SingleSexSpacesInSchools · 21/05/2026 12:12

https://www.amnesty.org.uk/knowledge-hub/all-resources/like-a-snowball/

"Over the past ten years the situation for LGBTI+ people in the UK has deteriorated. In particular there has been an organised backlash against trans people’s rights starting in 2017/18. This report maps the gender critical movement in the UK and the role of the media in normalising anti-trans rhetoric.

Our research shows that an organised gender critical movement emerged as a response to proposals to reform the Gender Recognition Act in 2017/18 and has gained huge influence in public and political discourse since then.

Between January 2020 and April 2025, media coverage of issues about trans people has been excessively high compared to the size of the trans population, their role in society, and public interest in these topics.

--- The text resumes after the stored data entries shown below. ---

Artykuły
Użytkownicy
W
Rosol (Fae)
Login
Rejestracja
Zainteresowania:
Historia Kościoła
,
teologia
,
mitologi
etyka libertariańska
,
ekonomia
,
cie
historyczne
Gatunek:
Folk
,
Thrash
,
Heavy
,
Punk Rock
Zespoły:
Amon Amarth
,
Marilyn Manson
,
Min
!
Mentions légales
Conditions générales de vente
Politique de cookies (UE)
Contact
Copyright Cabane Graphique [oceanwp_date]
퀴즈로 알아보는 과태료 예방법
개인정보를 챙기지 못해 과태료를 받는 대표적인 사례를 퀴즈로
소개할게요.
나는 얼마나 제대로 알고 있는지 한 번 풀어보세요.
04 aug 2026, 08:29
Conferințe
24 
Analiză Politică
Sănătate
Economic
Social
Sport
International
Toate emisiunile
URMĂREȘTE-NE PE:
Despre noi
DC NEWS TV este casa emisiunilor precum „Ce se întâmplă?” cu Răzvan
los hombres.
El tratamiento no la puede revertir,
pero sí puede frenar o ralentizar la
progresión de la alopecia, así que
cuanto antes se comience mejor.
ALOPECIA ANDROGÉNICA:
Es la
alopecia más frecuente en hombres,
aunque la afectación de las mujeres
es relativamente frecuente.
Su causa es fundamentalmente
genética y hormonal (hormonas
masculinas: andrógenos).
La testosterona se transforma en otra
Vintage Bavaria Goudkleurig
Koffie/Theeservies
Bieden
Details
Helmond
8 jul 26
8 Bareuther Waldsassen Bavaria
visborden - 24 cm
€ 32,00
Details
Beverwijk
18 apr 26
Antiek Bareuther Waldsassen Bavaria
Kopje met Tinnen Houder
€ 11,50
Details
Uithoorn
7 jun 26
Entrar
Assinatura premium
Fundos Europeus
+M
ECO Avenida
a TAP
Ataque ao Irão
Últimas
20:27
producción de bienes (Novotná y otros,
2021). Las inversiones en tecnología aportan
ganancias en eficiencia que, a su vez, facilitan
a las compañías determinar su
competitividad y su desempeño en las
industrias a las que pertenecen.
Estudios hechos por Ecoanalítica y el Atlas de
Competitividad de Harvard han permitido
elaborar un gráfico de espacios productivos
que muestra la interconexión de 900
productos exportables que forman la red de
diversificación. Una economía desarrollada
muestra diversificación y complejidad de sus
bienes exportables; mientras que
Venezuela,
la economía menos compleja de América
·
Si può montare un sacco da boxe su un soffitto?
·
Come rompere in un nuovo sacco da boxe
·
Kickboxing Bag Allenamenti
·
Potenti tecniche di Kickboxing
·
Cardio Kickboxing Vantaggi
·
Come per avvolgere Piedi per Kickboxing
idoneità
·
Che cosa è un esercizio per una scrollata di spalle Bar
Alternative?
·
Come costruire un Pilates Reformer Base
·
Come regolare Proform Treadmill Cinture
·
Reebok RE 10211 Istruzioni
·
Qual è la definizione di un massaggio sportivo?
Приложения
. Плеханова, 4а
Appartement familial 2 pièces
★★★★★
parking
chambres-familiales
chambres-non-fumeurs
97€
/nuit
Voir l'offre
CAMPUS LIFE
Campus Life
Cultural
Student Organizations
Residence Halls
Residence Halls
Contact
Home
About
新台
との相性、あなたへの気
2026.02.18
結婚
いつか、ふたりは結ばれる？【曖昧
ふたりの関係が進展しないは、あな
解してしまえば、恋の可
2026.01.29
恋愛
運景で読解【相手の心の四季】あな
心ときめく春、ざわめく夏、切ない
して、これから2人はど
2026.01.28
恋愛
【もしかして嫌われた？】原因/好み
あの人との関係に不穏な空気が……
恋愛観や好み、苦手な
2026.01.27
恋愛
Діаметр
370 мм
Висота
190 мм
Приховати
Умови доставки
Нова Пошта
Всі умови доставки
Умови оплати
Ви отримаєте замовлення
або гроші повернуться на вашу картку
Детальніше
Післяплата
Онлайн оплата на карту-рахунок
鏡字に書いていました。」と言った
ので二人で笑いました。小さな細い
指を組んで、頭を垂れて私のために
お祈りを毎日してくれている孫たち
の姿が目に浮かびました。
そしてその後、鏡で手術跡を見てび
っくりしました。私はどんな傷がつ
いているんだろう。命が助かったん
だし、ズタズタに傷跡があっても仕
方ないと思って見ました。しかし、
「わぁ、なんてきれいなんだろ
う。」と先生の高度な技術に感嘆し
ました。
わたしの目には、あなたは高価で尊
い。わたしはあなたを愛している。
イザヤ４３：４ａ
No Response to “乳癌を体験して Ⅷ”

Four outlets examined in the research published 17,000 articles between January 2020 and April 2025, an average of 9 articles per day and ‘gender critical’ framing became common over this period of time while the voices of trans people have been almost completely absent."

Like a snowball: the growth and impact of the gender critical movement in the UK

Explores the rise of the gender critical movement in the UK, its media influence and impact on trans rights. Read the full report and technical summary.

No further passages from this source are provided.